Politics

The break-up delusion: why the United Kingdom has life in it yet

Your recent essay by James Hawes was constitutionally and politically illiterate

August 18, 2021
Andrew Linscott / Stockimo / Alamy Stock Photo
Andrew Linscott / Stockimo / Alamy Stock Photo

The England delusion” by James Hawes doesn’t prove its thesis. Its sweeping statements (“the UK took a bullet in the head… when Boris Johnson romped home”; our politics has been “blast-frozen” but “come the thaw, [the Union] falls”) are unprovable and increasingly unlikely. The “Future of the Union” is not a break-up determined by inexorable laws of post-colonial Britain. A nation is, as Ernest Renan observed in 1882, a “daily plebiscite”: a series of calculations as to how far it answers different needs—economic, social, political and, crucially, emotional.  

Hawes’s claim that “soon the English will be alone again at last” runs against Scottish polls, as well as Irish. We have seen the sinking of support for Scottish independence since the May election returned the SNP government to power. The most recent figures show that support for independence, briefly in the upper 50s last year, is now in the mid-40s. A poll in the Daily Telegraph in early August showed 39 per cent of the sample saying they would not support independence if it meant losing the pound sterling. In Northern Ireland, a Belfast Telegraph poll in May showed 44 per cent in the province against unification, 35 per cent for—with 21 per cent unsure. In the Republic, 67 per cent favoured unification—but only if it was entirely costless, which it wouldn’t be—and the decision is anyway for the Northern Irish to make.

Large problems there are. Negotiations on a new Northern Irish protocol now seem necessary: the EU would take some persuading, but should come round. Even if the SNP’s reason for existence—independence, certainly not the good governance of Scotland—is fading, its hyperactivity in stirring up anti-English resentment will leave a large constituency of nationalists for years ahead. Yet polls show the percentage of English wishing the Scots to leave the UK in the teens, against around half wishing it to stay—with 30-40 per cent having no opinion, believing for the most part it’s up to the Scots. (Actually, the dismemberment of a united state should call for everyone to be involved—as Canadians now would be, should Quebec, or any other Canadian state, seek to secede.) 
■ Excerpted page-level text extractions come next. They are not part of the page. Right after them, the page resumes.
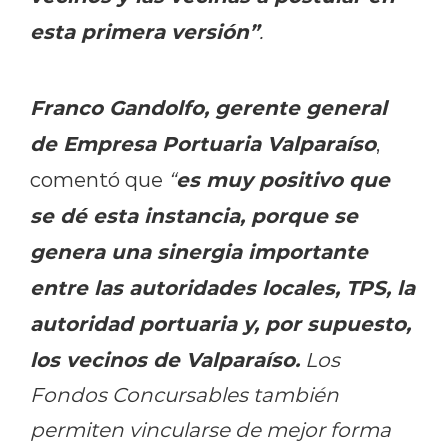
esta primera versión”
.
Franco Gandolfo, gerente general
de Empresa Portuaria Valparaíso
,
es muy positivo que
comentó que
“
se dé esta instancia, porque se
genera una sinergia importante
entre las autoridades locales, TPS, la
autoridad portuaria y, por supuesto,
los vecinos de Valparaíso.
Los
Fondos Concursables también
permiten vincularse de mejor forma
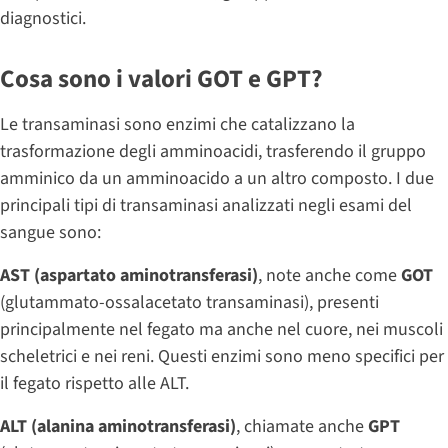
diagnostici.
Cosa sono i valori GOT e GPT?
Le transaminasi sono enzimi che catalizzano la
trasformazione degli amminoacidi, trasferendo il gruppo
amminico da un amminoacido a un altro composto. I due
principali tipi di transaminasi analizzati negli esami del
sangue sono:
AST (aspartato aminotransferasi)
, note anche come
GOT
(glutammato-ossalacetato transaminasi), presenti
principalmente nel fegato ma anche nel cuore, nei muscoli
scheletrici e nei reni. Questi enzimi sono meno specifici per
il fegato rispetto alle ALT.
ALT (alanina aminotransferasi)
, chiamate anche
GPT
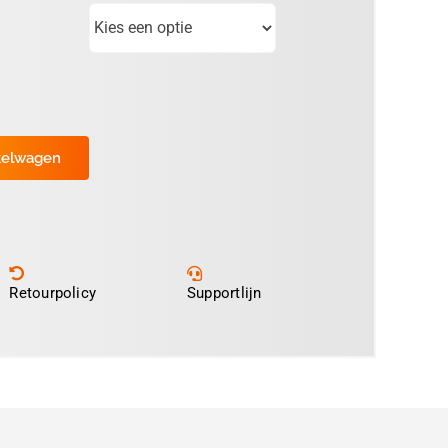
kelwagen
Retourpolicy
Supportlijn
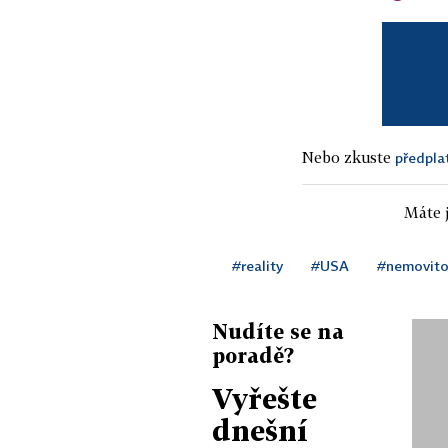
Nebo zkuste
předpla
Máte j
#reality
#USA
#nemovito
Nudíte se na
poradě?
Vyřešte
dnešní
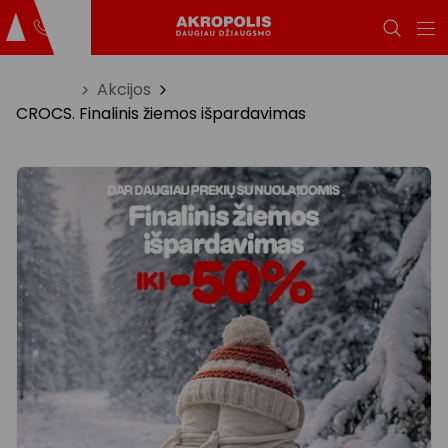
Titulinis
Akcijos
CROCS. Finalinis žiemos išpardavimas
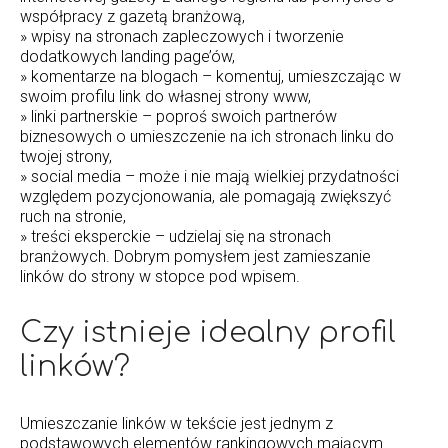
współpracy z gazetą branżową,
» wpisy na stronach zapleczowych i tworzenie
dodatkowych landing page’ów,
» komentarze na blogach – komentuj, umieszczając w
swoim profilu link do własnej strony www,
» linki partnerskie – poproś swoich partnerów
biznesowych o umieszczenie na ich stronach linku do
twojej strony,
» social media – może i nie mają wielkiej przydatności
względem pozycjonowania, ale pomagają zwiększyć
ruch na stronie,
» treści eksperckie – udzielaj się na stronach
branżowych. Dobrym pomysłem jest zamieszanie
linków do strony w stopce pod wpisem.
Czy istnieje idealny profil
linków?
Umieszczanie linków w tekście jest jednym z
podstawowych elementów rankingowych mającym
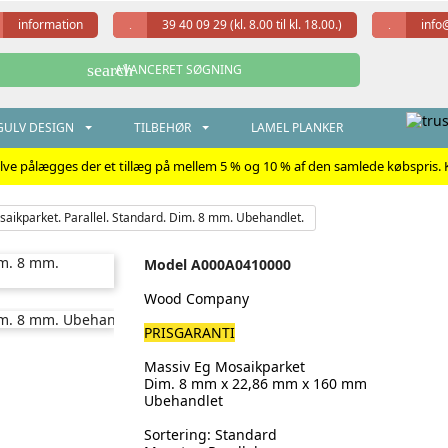
information
39 40 09 29
(kl. 8.00 til kl. 18.00.)
info
search
AVANCERET SØGNING
ULV DESIGN
TILBEHØR
LAMEL PLANKER
ulve pålægges der et tillæg på mellem 5 % og 10 % af den samlede købspris. K
aikparket. Parallel. Standard. Dim. 8 mm. Ubehandlet.
Massiv Eg Mosaikparket. Parallel. Standard
Model
A000A0410000
Wood Company
PRISGARANTI
Massiv Eg Mosaikparket
Dim. 8 mm x 22,86 mm x 160 mm
Ubehandlet
Sortering: Standard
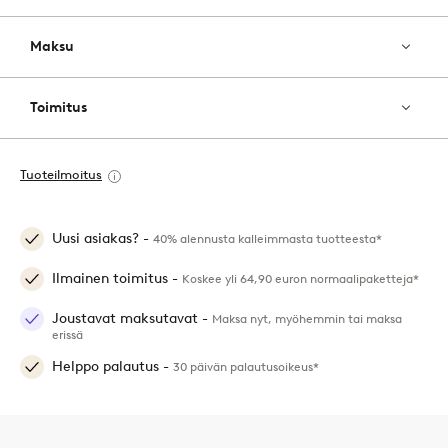
Maksu
Toimitus
Tuoteilmoitus
Uusi asiakas? -
40% alennusta kalleimmasta tuotteesta*
Ilmainen toimitus -
Koskee yli 64,90 euron normaalipaketteja*
Joustavat maksutavat -
Maksa nyt, myöhemmin tai maksa
erissä
Helppo palautus -
30 päivän palautusoikeus*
Hawes insists that the UK is uniquely fissiparous among nations. Yet Italy’s Veneto and Alto Adige have strong independence or secessionist movements; Belgium’s Flanders and Wallonia are held together with the thinnest of constitutional threads; France’s Corsica is ruled by secessionist/autonomist parties which, this summer, increased their majority; and even with the recent release from prison of the leaders of Catalan independence movements, the secessionists strengthened their position in the Barcelona parliament. None of these are likely to be successful, and some don’t want to be: the SNP says it does, but its woeful governance record now becomes increasingly evident.

The “isn’t break-up obvious?” tone of Hawes’s piece misses every kind of point.